Task: Before you return the lines below, strip out any images and keep every word as written.

Page images and extracted text:

§

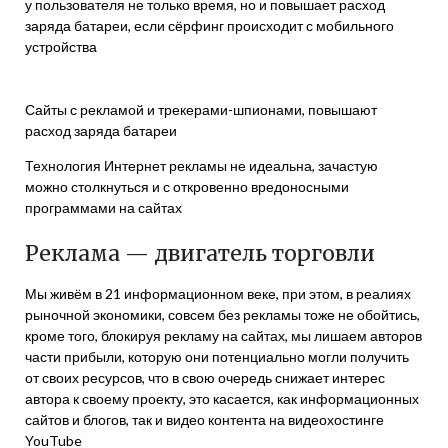
у пользователя не только время, но и повышает расход
заряда батареи, если сёрфинг происходит с мобильного
устройства
Сайты с рекламой и трекерами-шпионами, повышают
расход заряда батареи
Технология Интернет рекламы не идеальна, зачастую
можно столкнуться и с откровенно вредоносными
программами на сайтах
Реклама — двигатель торговли
Мы живём в 21 информационном веке, при этом, в реалиях
рыночной экономики, совсем без рекламы тоже не обойтись,
кроме того, блокируя рекламу на сайтах, мы лишаем авторов
части прибыли, которую они потенциально могли получить
от своих ресурсов, что в свою очередь снижает интерес
автора к своему проекту, это касается, как информационных
сайтов и блогов, так и видео контента на видеохостинге
YouTube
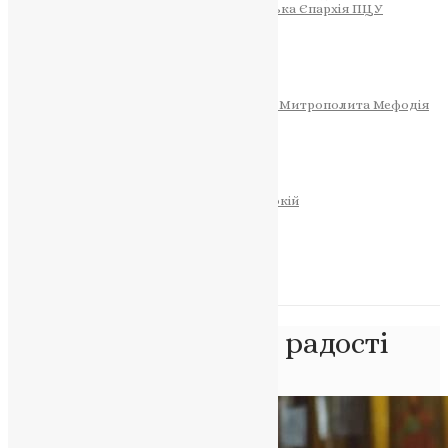
Тернопільсько-Теребовлянська Єпархія ПЦУ
СОБОР РІЗДВА ХРИСТОВОГО
Розклад Богослужінь
Тернопільська Матір Божа
Святині
МИТРОПОЛИТ МЕФОДІЙ
Фонд Пам’яті Блаженнішого Митрополита Мефодія
Історія
ЦЕРКОВНИЙ КАЛЕНДАР
МОЛИТВА
Молитви
ОНЛАЙН ПОСЛУГИ
Записки за здоров’я та за упокій
Запалити свічку
НОВИНИ
Позначка:
тиждень радості
Головна
>
тиждень радості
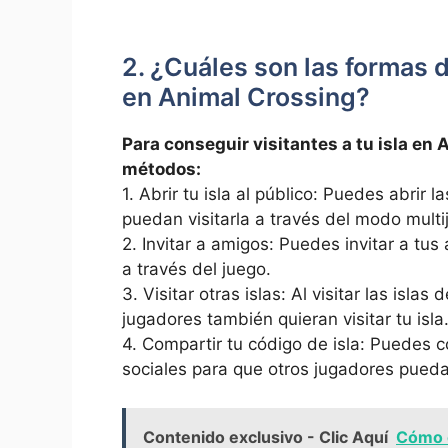
2. ¿Cuáles⁣ son las formas d
en Animal Crossing?
Para conseguir visitantes a tu isla ⁢en
métodos:
1.⁤ Abrir tu​ isla al público: Puedes abrir l
puedan ⁢visitarla a través del modo​ multi
2. Invitar a amigos: Puedes invitar a ⁤tus​
a través del juego.
⁤3. Visitar otras islas: Al visitar las⁤ isl
jugadores también quieran‍ visitar tu isla
4. Compartir tu ​código de isla: Puedes c
sociales para que otros jugadores puedan v
Contenido exclusivo - Clic Aquí
Cómo 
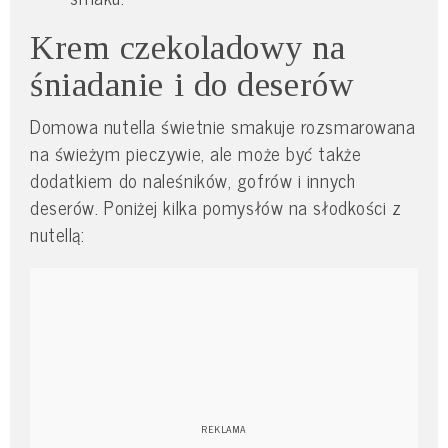
Krem czekoladowy na
śniadanie i do deserów
Domowa nutella świetnie smakuje rozsmarowana
na świeżym pieczywie, ale może być także
dodatkiem do naleśników, gofrów i innych
deserów. Poniżej kilka pomysłów na słodkości z
nutellą:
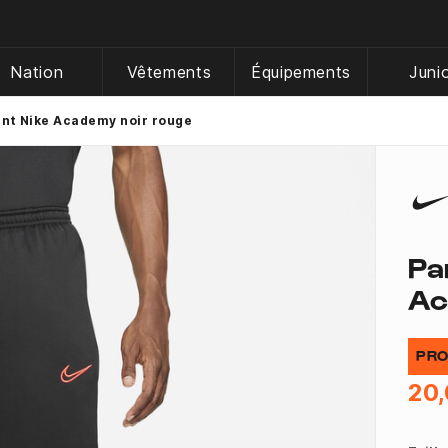
Nation
Vêtements
Équipements
Juni
nt Nike Academy noir rouge
Pa
Ac
PRO
20,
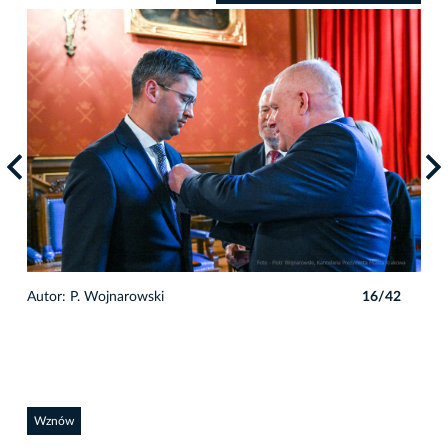
2
Autor: P. Wojnarowski
16/42
Auto
Wznów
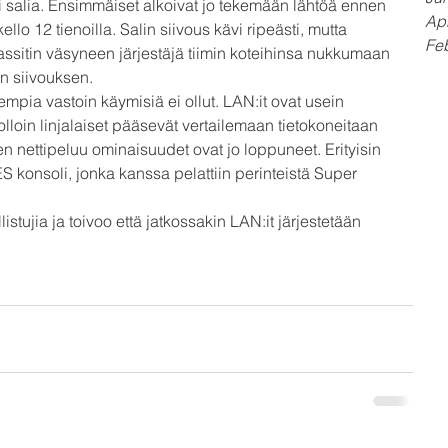
 salia. Ensimmäiset alkoivat jo tekemään lähtöä ennen 
Apr
ello 12 tienoilla. Salin siivous kävi ripeästi, mutta 
Fe
sitin väsyneen järjestäjä tiimin koteihinsa nukkumaan 
in siivouksen.
mpia vastoin käymisiä ei ollut. LAN:it ovat usein 
olloin linjalaiset pääsevät vertailemaan tietokoneitaan 
en nettipeluu ominaisuudet ovat jo loppuneet. Erityisin 
S konsoli, jonka kanssa pelattiin perinteistä Super 
llistujia ja toivoo että jatkossakin LAN:it järjestetään 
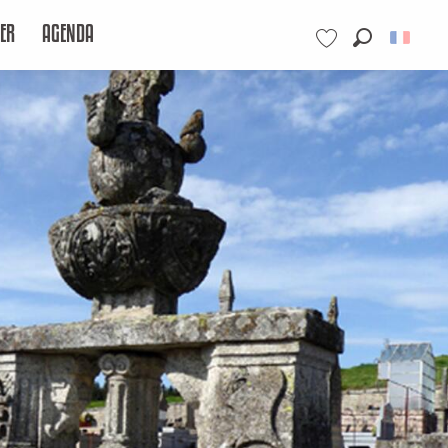
ER
AGENDA
Recherche
Voir les favoris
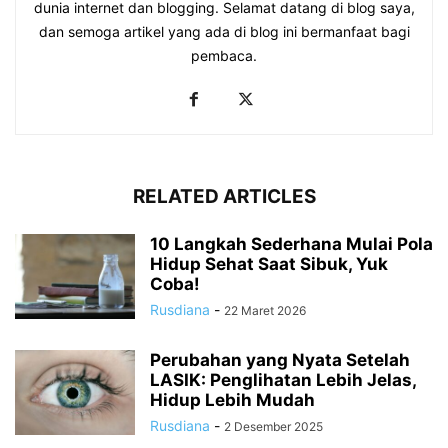
dunia internet dan blogging. Selamat datang di blog saya,
dan semoga artikel yang ada di blog ini bermanfaat bagi
pembaca.
RELATED ARTICLES
10 Langkah Sederhana Mulai Pola
Hidup Sehat Saat Sibuk, Yuk
Coba!
Rusdiana
-
22 Maret 2026
Perubahan yang Nyata Setelah
LASIK: Penglihatan Lebih Jelas,
Hidup Lebih Mudah
Rusdiana
-
2 Desember 2025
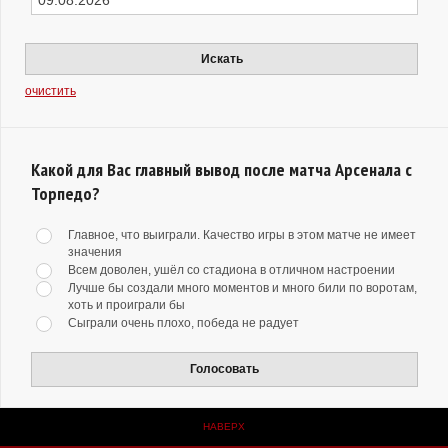
Искать
очистить
Какой для Вас главный вывод после матча Арсенала с
Торпедо?
Главное, что выиграли. Качество игры в этом матче не имеет
значения
Всем доволен, ушёл со стадиона в отличном настроении
Лучше бы создали много моментов и много били по воротам,
хоть и проиграли бы
Сыграли очень плохо, победа не радует
Голосовать
НАВЕРХ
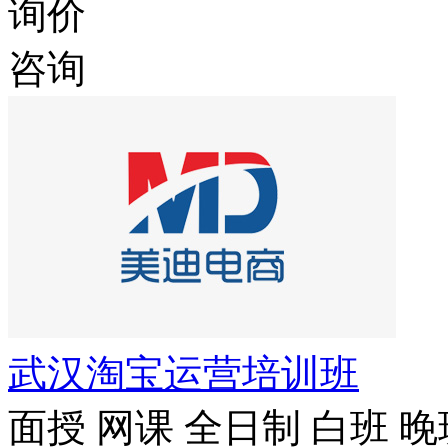
询价
咨询
武汉淘宝运营培训班
面授
网课
全日制
白班
晚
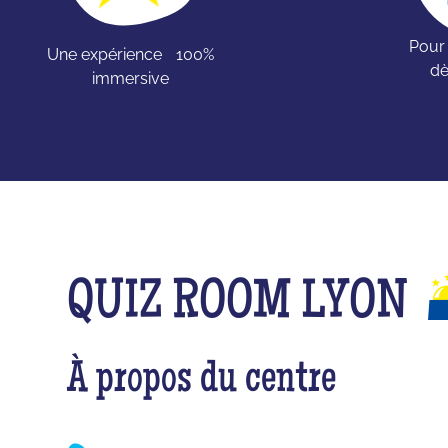
Pour
Une expérience 100%
dè
immersive
QUIZ ROOM LYON
À propos du centre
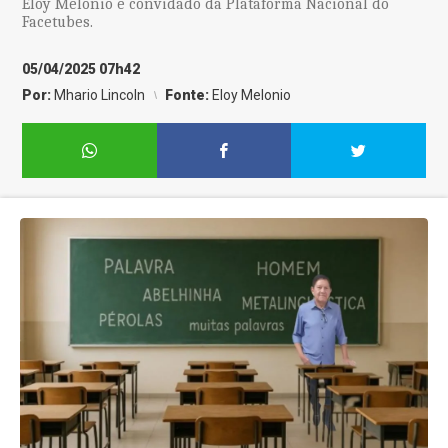
Eloy Melonio é convidado da Plataforma Nacional do
Facetubes.
05/04/2025 07h42
Por:
Mhario Lincoln
Fonte:
Eloy Melonio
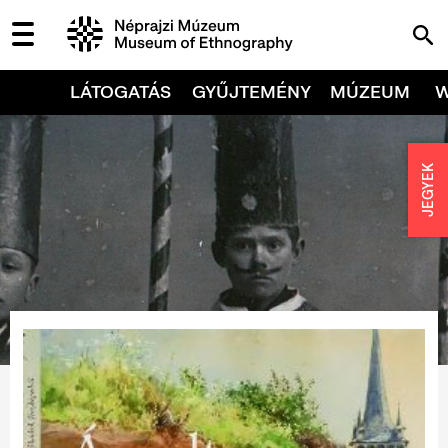
LÁTOGATÁS
GYŰJTEMÉNY
MÚZEUM
JEGYEK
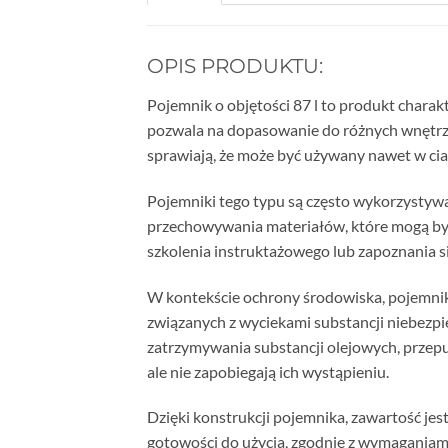
OPIS PRODUKTU:
Pojemnik o objętości 87 l to produkt charak
pozwala na dopasowanie do różnych wnętrz.
sprawiają, że może być używany nawet w ci
Pojemniki tego typu są często wykorzystywan
przechowywania materiałów, które mogą by
szkolenia instruktażowego lub zapoznania si
W kontekście ochrony środowiska, pojemni
związanych z wyciekami substancji niebezp
zatrzymywania substancji olejowych, przepu
ale nie zapobiegają ich wystąpieniu.
Dzięki konstrukcji pojemnika, zawartość je
gotowości do użycia, zgodnie z wymaganiam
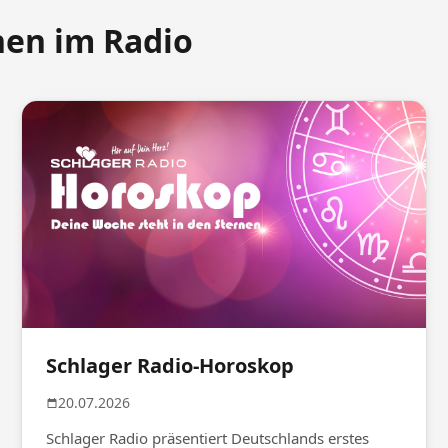
nen im Radio
Schlager Radio-Horoskop
20.07.2026
Schlager Radio präsentiert Deutschlands erstes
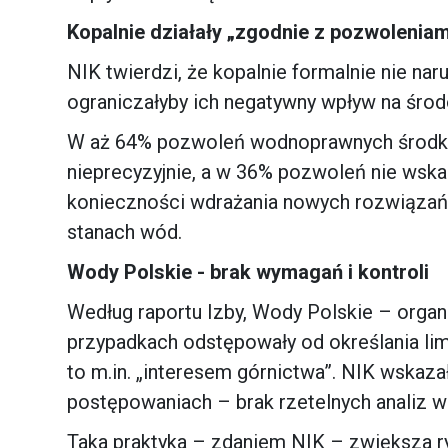
Kopalnie działały „zgodnie z pozwoleniam
NIK twierdzi, że kopalnie formalnie nie nar
ograniczałyby ich negatywny wpływ na śro
W aż 64% pozwoleń wodnoprawnych środki m
nieprecyzyjnie, a w 36% pozwoleń nie wska
konieczności wdrażania nowych rozwiązań 
stanach wód.
Wody Polskie - brak wymagań i kontroli
Według raportu Izby, Wody Polskie – orga
przypadkach odstępowały od określania l
to m.in. „interesem górnictwa”. NIK wskazał
postępowaniach – brak rzetelnych analiz w
Taka praktyka – zdaniem NIK – zwiększa r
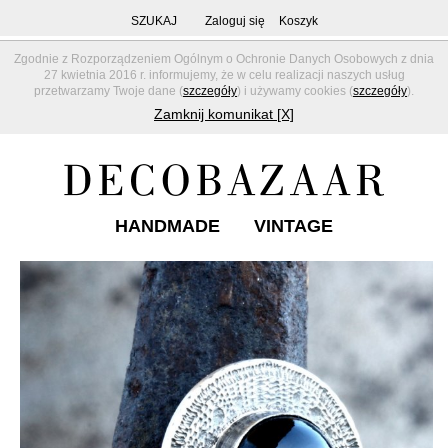
SZUKAJ
Zaloguj się
Koszyk
Zgodnie z Rozporządzeniem Ogólnym o Ochronie Danych Osobowych z dnia
27 kwietnia 2016 r. informujemy, że w celu realizacji naszych usług
przetwarzamy Twoje dane (
szczegóły
) i używamy cookies (
szczegóły
).
Zamknij komunikat [X]
HANDMADE
VINTAGE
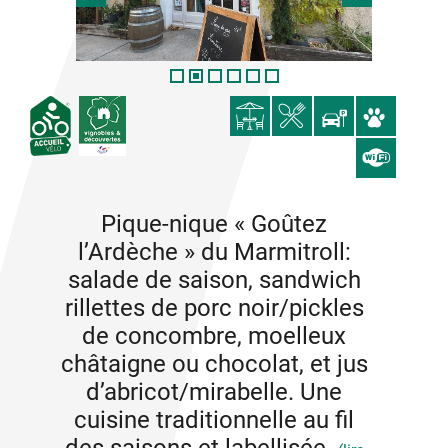
Pique-nique « Goûtez
l’Ardèche » du Marmitroll:
salade de saison, sandwich
rillettes de porc noir/pickles
de concombre, moelleux
châtaigne ou chocolat, et jus
d’abricot/mirabelle. Une
cuisine traditionnelle au fil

§

Final answer:
у пользователя не только время, но и повышает расход
заряда батареи, если сёрфинг происходит с мобильного
устройства
Сайты с рекламой и трекерами-шпионами, повышают
расход заряда батареи
Технология Интернет рекламы не идеальна, зачастую
можно столкнуться и с откровенно вредоносными
программами на сайтах
Реклама — двигатель торговли
Мы живём в 21 информационном веке, при этом, в реалиях
рыночной экономики, совсем без рекламы тоже не обойтись,
кроме того, блокируя рекламу на сайтах, мы лишаем авторов
части прибыли, которую они потенциально могли получить
от своих ресурсов, что в свою очередь снижает интерес
автора к своему проекту, это касается, как информационных
сайтов и блогов, так и видео контента на видеохостинге
YouTube
Тернопільсько-Теребовлянська Єпархія ПЦУ
СОБОР РІЗДВА ХРИСТОВОГО
Розклад Богослужінь
Тернопільська Матір Божа
Святині
МИТРОПОЛИТ МЕФОДІЙ
Фонд Пам’яті Блаженнішого Митрополита Мефодія
Історія
ЦЕРКОВНИЙ КАЛЕНДАР
МОЛИТВА
Молитви
ОНЛАЙН ПОСЛУГИ
Записки за здоров’я та за упокій
Запалити свічку
НОВИНИ
Позначка:
тиждень радості
Головна
>
тиждень радості
2. ¿Cuáles⁣ son las formas d
en Animal Crossing?
Para conseguir visitantes a tu isla ⁢en
métodos:
1.⁤ Abrir tu​ isla al público: Puedes abrir l
puedan ⁢visitarla a través del modo​ multi
2. Invitar a amigos: Puedes invitar a ⁤tus​
a través del juego.
⁤3. Visitar otras islas: Al visitar las⁤ isl
jugadores también quieran‍ visitar tu isla
4. Compartir tu ​código de isla: Puedes c
sociales para que otros jugadores puedan v
Contenido exclusivo - Clic Aquí
Cómo 
Krem czekoladowy na
śniadanie i do deserów
Domowa nutella świetnie smakuje rozsmarowana
na świeżym pieczywie, ale może być także
dodatkiem do naleśników, gofrów i innych
deserów. Poniżej kilka pomysłów na słodkości z
nutellą:
Nation
Vêtements
Équipements
Juni
nt Nike Academy noir rouge
Pa
Ac
PRO
20,
2
Autor: P. Wojnarowski
16/42
Auto
Wznów
 salia. Ensimmäiset alkoivat jo tekemään lähtöä ennen 
Apr
ello 12 tienoilla. Salin siivous kävi ripeästi, mutta 
Fe
sitin väsyneen järjestäjä tiimin koteihinsa nukkumaan 
in siivouksen.
mpia vastoin käymisiä ei ollut. LAN:it ovat usein 
olloin linjalaiset pääsevät vertailemaan tietokoneitaan 
en nettipeluu ominaisuudet ovat jo loppuneet. Erityisin 
S konsoli, jonka kanssa pelattiin perinteistä Super 
llistujia ja toivoo että jatkossakin LAN:it järjestetään 
ER
AGENDA
Recherche
Voir les favoris
dunia internet dan blogging. Selamat datang di blog saya,
dan semoga artikel yang ada di blog ini bermanfaat bagi
pembaca.
RELATED ARTICLES
10 Langkah Sederhana Mulai Pola
Hidup Sehat Saat Sibuk, Yuk
Coba!
Rusdiana
-
22 Maret 2026
Perubahan yang Nyata Setelah
LASIK: Penglihatan Lebih Jelas,
Hidup Lebih Mudah
Rusdiana
-
2 Desember 2025
Искать
очистить
Какой для Вас главный вывод после матча Арсенала с
Торпедо?
Главное, что выиграли. Качество игры в этом матче не имеет
значения
Всем доволен, ушёл со стадиона в отличном настроении
Лучше бы создали много моментов и много били по воротам,
хоть и проиграли бы
Сыграли очень плохо, победа не радует
Голосовать
НАВЕРХ
询价
咨询
武汉淘宝运营培训班
面授
网课
全日制
白班
晚
Pour
Une expérience 100%
dè
immersive
QUIZ ROOM LYON
À propos du centre
Eloy Melonio é convidado da Plataforma Nacional do
Facetubes.
05/04/2025 07h42
Por:
Mhario Lincoln
Fonte:
Eloy Melonio
LÁTOGATÁS
GYŰJTEMÉNY
MÚZEUM
JEGYEK
OPIS PRODUKTU:
Pojemnik o objętości 87 l to produkt charak
pozwala na dopasowanie do różnych wnętrz.
sprawiają, że może być używany nawet w ci
Pojemniki tego typu są często wykorzystywan
przechowywania materiałów, które mogą by
szkolenia instruktażowego lub zapoznania si
W kontekście ochrony środowiska, pojemni
związanych z wyciekami substancji niebezp
zatrzymywania substancji olejowych, przepu
ale nie zapobiegają ich wystąpieniu.
Dzięki konstrukcji pojemnika, zawartość je
gotowości do użycia, zgodnie z wymaganiam
nen im Radio
Schlager Radio-Horoskop
20.07.2026
Schlager Radio präsentiert Deutschlands erstes
Kopalnie działały „zgodnie z pozwoleniam
NIK twierdzi, że kopalnie formalnie nie nar
ograniczałyby ich negatywny wpływ na śro
W aż 64% pozwoleń wodnoprawnych środki m
nieprecyzyjnie, a w 36% pozwoleń nie wska
konieczności wdrażania nowych rozwiązań 
stanach wód.
Wody Polskie - brak wymagań i kontroli
Według raportu Izby, Wody Polskie – orga
przypadkach odstępowały od określania l
to m.in. „interesem górnictwa”. NIK wskazał
postępowaniach – brak rzetelnych analiz w
Taka praktyka – zdaniem NIK – zwiększa r
SZUKAJ
Zaloguj się
Koszyk
Zgodnie z Rozporządzeniem Ogólnym o Ochronie Danych Osobowych z dnia
27 kwietnia 2016 r. informujemy, że w celu realizacji naszych usług
przetwarzamy Twoje dane (
szczegóły
) i używamy cookies (
szczegóły
).
Zamknij komunikat [X]
HANDMADE
VINTAGE
Pique-nique « Goûtez
l’Ardèche » du Marmitroll:
salade de saison, sandwich
rillettes de porc noir/pickles
de concombre, moelleux
châtaigne ou chocolat, et jus
d’abricot/mirabelle. Une
cuisine traditionnelle au fil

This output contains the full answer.